HumanCLAW : les modèles vision-langage peuvent-ils agir à travers un corps ?
Décider où poser le pied ou quoi ramasser est une chose ; l'exécuter avec un corps qui doit garder l'équilibre en est une autre, et jusqu'ici les benchmarks d'IA incarnée mélangeaient les deux dans un seul score d'échec. Une équipe de recherche présente HumanCLAW, un cadre d'évaluation qui sépare explicitement la décision d'action, confiée à un modèle vision-langage (VLM) générique non modifié, de son exécution motrice. À chaque étape, le VLM se contente d'émettre une commande de compétence atomique (aller vers, saisir, éviter), traduite ensuite en une fraction de seconde de mouvement corporel complet soumis à la vraie physique, gravité et collisions comprises, mais dont l'exécution motrice elle-même n'est pas imputée au modèle. Sur cette base, les chercheurs ont construit HumanCLAW-Bench : 1 218 épisodes longs, en vue égocentrique, combinant recherche, navigation et interaction dans 41 scènes d'intérieur. Neuf VLMs de pointe ont été testés, et aucun ne parvient à résoudre le benchmark ; le meilleur plafonne à 16,8 % de réussite.

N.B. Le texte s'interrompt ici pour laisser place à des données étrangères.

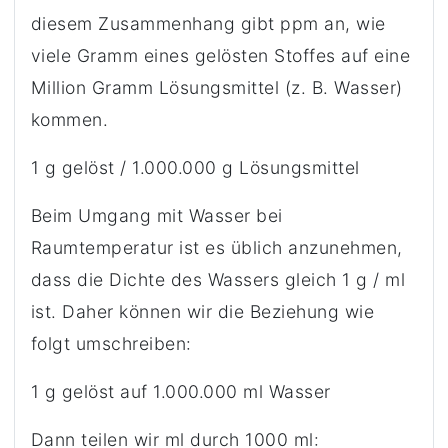
diesem Zusammenhang gibt ppm an, wie
viele Gramm eines gelösten Stoffes auf eine
Million Gramm Lösungsmittel (z. B. Wasser)
kommen.
1 g gelöst / 1.000.000 g Lösungsmittel
Beim Umgang mit Wasser bei
Raumtemperatur ist es üblich anzunehmen,
dass die Dichte des Wassers gleich 1 g / ml
ist. Daher können wir die Beziehung wie
folgt umschreiben:
1 g gelöst auf 1.000.000 ml Wasser
Dann teilen wir ml durch 1000 ml:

Ce résultat déplace le diagnostic habituel sur l'IA incarnée. Puisque les erreurs de motricité et d'équilibre sont neutralisées par construction, l'échec ne peut plus être attribué à un contrôleur bas niveau défaillant : il révèle une limite propre à l'intelligence décisionnelle du modèle. Or reconnaître la cible visuellement n'est pas le problème, selon les auteurs : c'est l'absence de conscience corporelle incarnée qui bloque les VLMs, incapables de savoir où se situe leur propre corps, s'ils ont atteint l'objectif, ou s'ils viennent de heurter un obstacle. Pour les équipes qui développent des modèles vision-langage-action destinés à des robots humanoïdes, cela suggère que l'ajout de capacités motrices ou de données de démonstration ne suffira pas tant que le modèle n'intègre pas une forme de proprioception explicite.
HumanCLAW s'inscrit dans une lignée de benchmarks d'IA incarnée cherchant à isoler les sources d'échec plutôt qu'à mesurer un taux de succès global. En proposant une méthodologie reproductible et un large jeu de scènes, les auteurs ouvrent la voie à des comparaisons plus fines entre futurs VLMs et à des pistes de recherche ciblées sur l'auto-localisation et le suivi d'état corporel, plutôt que sur la seule perception d'objets.